In continuation of my series of sector analysis (previously Semiconductor, Energy, and Plantation) let's look at the property sector.
However upon closer inspection of a randomly selected stock PARAMON, I noticed that the plot showed that it is relatively undervalues versus its peers (being that it is located below the regression line) and I noted that PARAMON have a one off large net profit in the quarter 31 March 2020 of RM474.6mil this might skew the results of 'average 5y of eps' calculation. Reason? I am not interested at this point - I am going to still maintain my scope of analysis to be sector wide and not on individual companies.

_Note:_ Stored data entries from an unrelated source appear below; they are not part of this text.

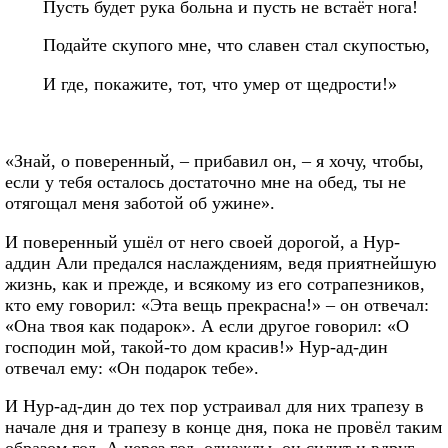
Пусть будет рука больна и пусть не встаёт нога!
Подайте скупого мне, что славен стал скупостью,
И где, покажите, тот, что умер от щедрости!»
«Знай, о поверенный, – прибавил он, – я хочу, чтобы,
если у тебя осталось достаточно мне на обед, ты не
отягощал меня заботой об ужине».
И поверенный ушёл от него своей дорогой, а Нур-
аддин Али предался наслаждениям, ведя приятнейшую
жизнь, как и прежде, и всякому из его сотрапезников,
кто ему говорил: «Эта вещь прекрасна!» – он отвечал:
«Она твоя как подарок». А если другое говорил: «О
господин мой, такой-то дом красив!» Нур-ад-дин
отвечал ему: «Он подарок тебе».
И Нур-ад-дин до тех пор устраивал для них трапезу в
начале дня и трапезу в конце дня, пока не провёл таким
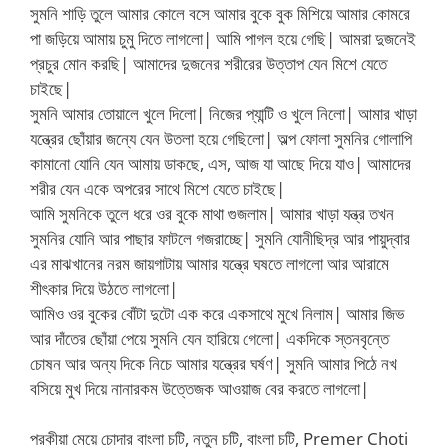
সুমনি শাড়ি তুলে আমার কোলে বসে আমার বুকে বুক মিশিয়ে আমার কোমরে
পা জড়িয়ে আমায় চুমু দিতে লাগলো| আমি পাগল হয়ে গেছি| আমরা দুজনেই
প্রচুর মোন করছি| আমাদের দুজনের শরীরের উত্তাপ যেন মিশে যেতে
চাইছে|
সুমনি আমার তোয়ালে খুলে দিলো| নিজের প্যান্টি ও খুলে নিলো| আমার খাড়া
যন্ত্রের ছোঁয়ার জন্যে যেন উতলা হয়ে গেছিলো| অল্প ফোলা সুমনির গোলাপি
কামানো যোনি যেন আমায় ডাকছে, এস, আজ যা আছে দিয়ে যাও| আমাদের
শরীর যেন একে অপরের সাথে মিশে যেতে চাইছে|
আমি সুমনিকে তুলে ধরে ওর বুকে মাথা গুজলাম| আমার খাড়া যন্ত্র তখন
সুমনির যোনি আর পাছার ফাটলে গজরাচ্ছে| সুমনি যোনীছিদ্র আর পায়ুদ্বার
এর মাঝখানের নরম জায়গাটায় আমার যন্ত্রে ঘষতে লাগলো আর আরামে
শীৎকার দিয়ে উঠতে লাগলো|
আমিও ওর বুকের বোঁটা দুটো এক করে একসাথে মুখে নিলাম| আমার জিভ
আর দাঁতের ছোঁয়া পেয়ে সুমনি যেন হারিয়ে গেলো| একদিকে স্তনবৃন্তে
চোষন আর অন্য দিকে নিচে আমার যন্ত্রের ঘর্ষণ| সুমনি আমার পিঠে নখ
বসিয়ে মুখ দিয়ে নানারকম উত্তেজক আওয়াজ বের করতে লাগলো|
পরকীয়া মেয়ে চোদার বাংলা চটি, নতুন চটি, বাংলা চটি, Premer Choti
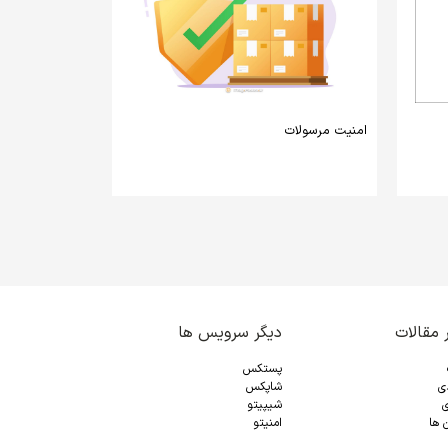
امنیت مرسولات
 مقالات
دیگر سرویس ها
پستکس
دی
شاپکس
ی
شیپیتو
 ها
امنیتو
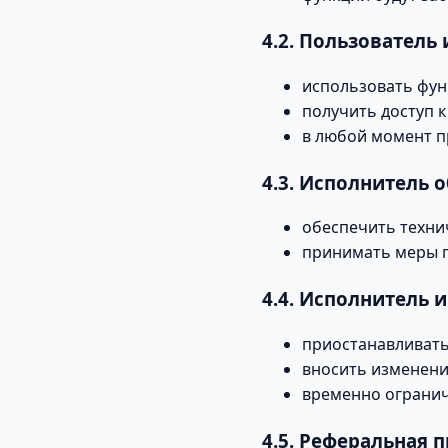
4.2. Пользователь 
использовать фун
получить доступ 
в любой момент п
4.3. Исполнитель о
обеспечить техни
принимать меры п
4.4. Исполнитель 
приостанавливать
вносить изменени
временно огранич
4.5. Реферальная 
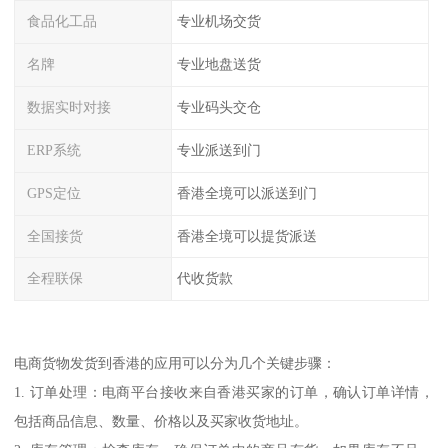
食品化工品
专业机场交货
名牌
专业地盘送货
数据实时对接
专业码头交仓
ERP系统
专业派送到门
GPS定位
香港全境可以派送到门
全国接货
香港全境可以提货派送
全程联保
代收货款
电商货物发货到香港的应用可以分为几个关键步骤：
1. 订单处理：电商平台接收来自香港买家的订单，确认订单详情，
包括商品信息、数量、价格以及买家收货地址。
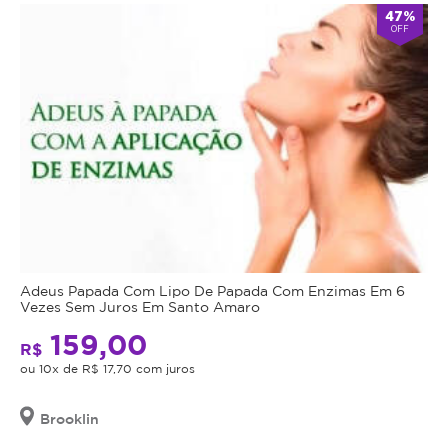
47%
OFF
Adeus Papada Com Lipo De Papada Com Enzimas Em 6
Vezes Sem Juros Em Santo Amaro
159,00
R$
ou 10x de R$ 17,70 com juros
Brooklin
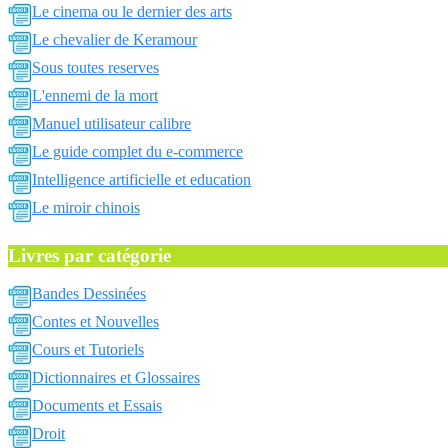
Le cinema ou le dernier des arts
Le chevalier de Keramour
Sous toutes reserves
L'ennemi de la mort
Manuel utilisateur calibre
Le guide complet du e-commerce
Intelligence artificielle et education
Le miroir chinois
Livres par catégorie
Bandes Dessinées
Contes et Nouvelles
Cours et Tutoriels
Dictionnaires et Glossaires
Documents et Essais
Droit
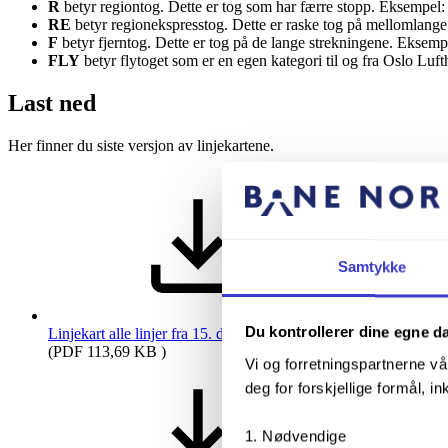
R
betyr regiontog. Dette er tog som har færre stopp. Eksempel
RE
betyr regionekspresstog. Dette er raske tog på mellomlang
F
betyr fjerntog. Dette er tog på de lange strekningene. Eksem
FLY
betyr flytoget som er en egen kategori til og fra Oslo Lu
Last ned
Her finner du siste versjon av linjekartene.
Samtykke
Du kontrollerer dine egne d
Linjekart alle linjer fra 15. des 2024
(PDF 113,69 KB )
Vi og forretningspartnerne vå
deg for forskjellige formål, in
Nødvendige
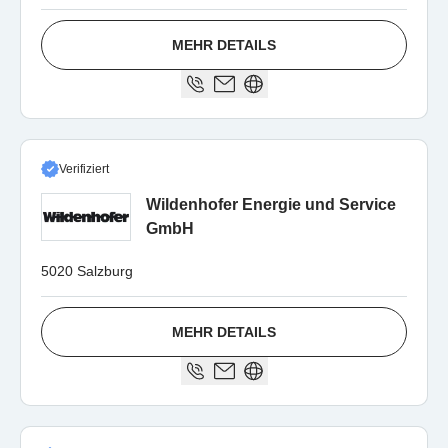
MEHR DETAILS
Verifiziert
Wildenhofer Energie und Service
GmbH
5020 Salzburg
MEHR DETAILS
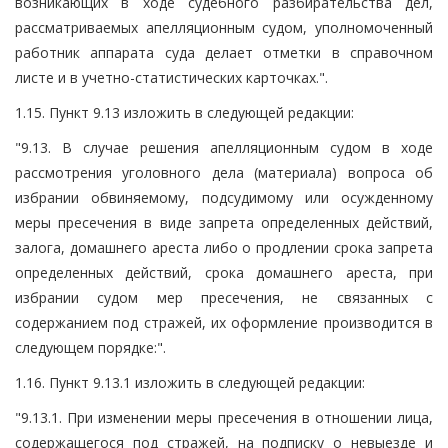
возникающих в ходе судебного разбирательства дел,
рассматриваемых апелляционным судом, уполномоченный
работник аппарата суда делает отметки в справочном
листе и в учетно-статистических карточках.".
1.15. Пункт 9.13 изложить в следующей редакции:
"9.13. В случае решения апелляционным судом в ходе
рассмотрения уголовного дела (материала) вопроса об
избрании обвиняемому, подсудимому или осужденному
меры пресечения в виде запрета определенных действий,
залога, домашнего ареста либо о продлении срока запрета
определенных действий, срока домашнего ареста, при
избрании судом мер пресечения, не связанных с
содержанием под стражей, их оформление производится в
следующем порядке:".
1.16. Пункт 9.13.1 изложить в следующей редакции:
"9.13.1. При изменении меры пресечения в отношении лица,
содержащегося под стражей, на подписку о невыезде и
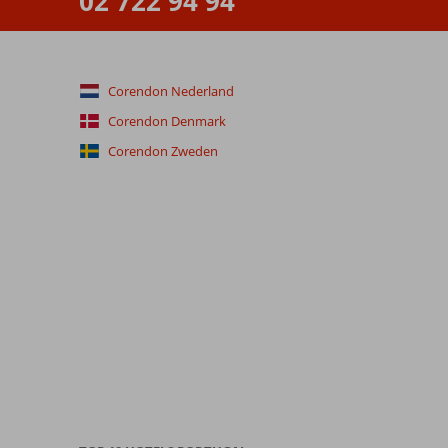
02 722 94 94
Corendon Nederland
Corendon Denmark
Corendon Zweden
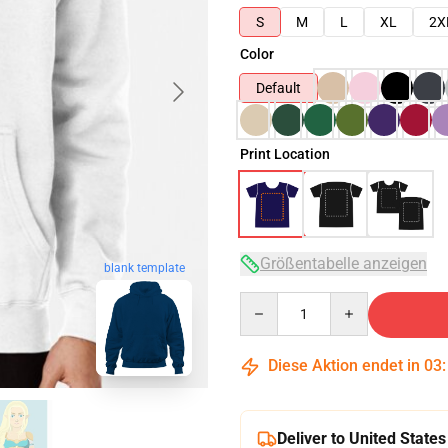
S
M
L
XL
2X
Color
Default
Print Location
Größentabelle anzeigen
blank template
Quantity
Diese Aktion endet in
03
Deliver to United States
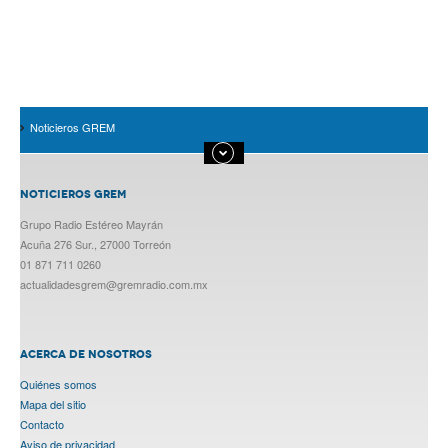
Noticieros GREM
NOTICIEROS GREM
Grupo Radio Estéreo Mayrán
Acuña 276 Sur., 27000 Torreón
01 871 711 0260
actualidadesgrem@gremradio.com.mx
ACERCA DE NOSOTROS
Quiénes somos
Mapa del sitio
Contacto
Aviso de privacidad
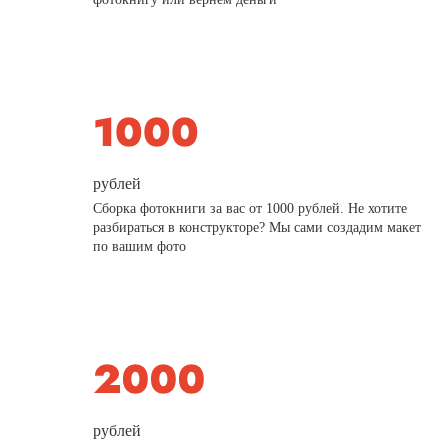
рублей
Сборка фотокниги за вас от 1000 рублей. Не хотите
разбираться в конструкторе? Мы сами создадим макет
по вашим фото
рублей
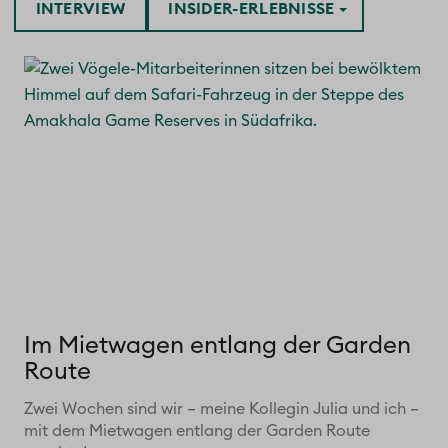
INTERVIEW
INSIDER-ERLEBNISSE
Im Mietwagen entlang der Garden
Route
Zwei Wochen sind wir – meine Kollegin Julia und ich –
mit dem Mietwagen entlang der Garden Route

Solution: I apply an outlier filter for each stock to filter out any extraordinary gains in a particular quarter.
This would give me an indication of the relative valuation of the stock versus its peers 'without' considering any extraordinary gains in the last 5 years.
The results, for the property sector we get an R2 of 0.20 which indicates that there are many counters in the property market that are richly priced and many are also poorly priced. This I cannot say for the plantation sector of R2 of above >0.90 where it looks like the market has efficiently priced the plantation sector.
Property stocks under the regression line would be considered undervalued versus its peers that are on the line or above it. Conclusively, there are higher chance of hunting for value stocks in the property sector right now.
Hope this helps with your selection of any property stocks you might have. Interested to read any other conclusion that you may draw from my analysis - please put them in the comment below.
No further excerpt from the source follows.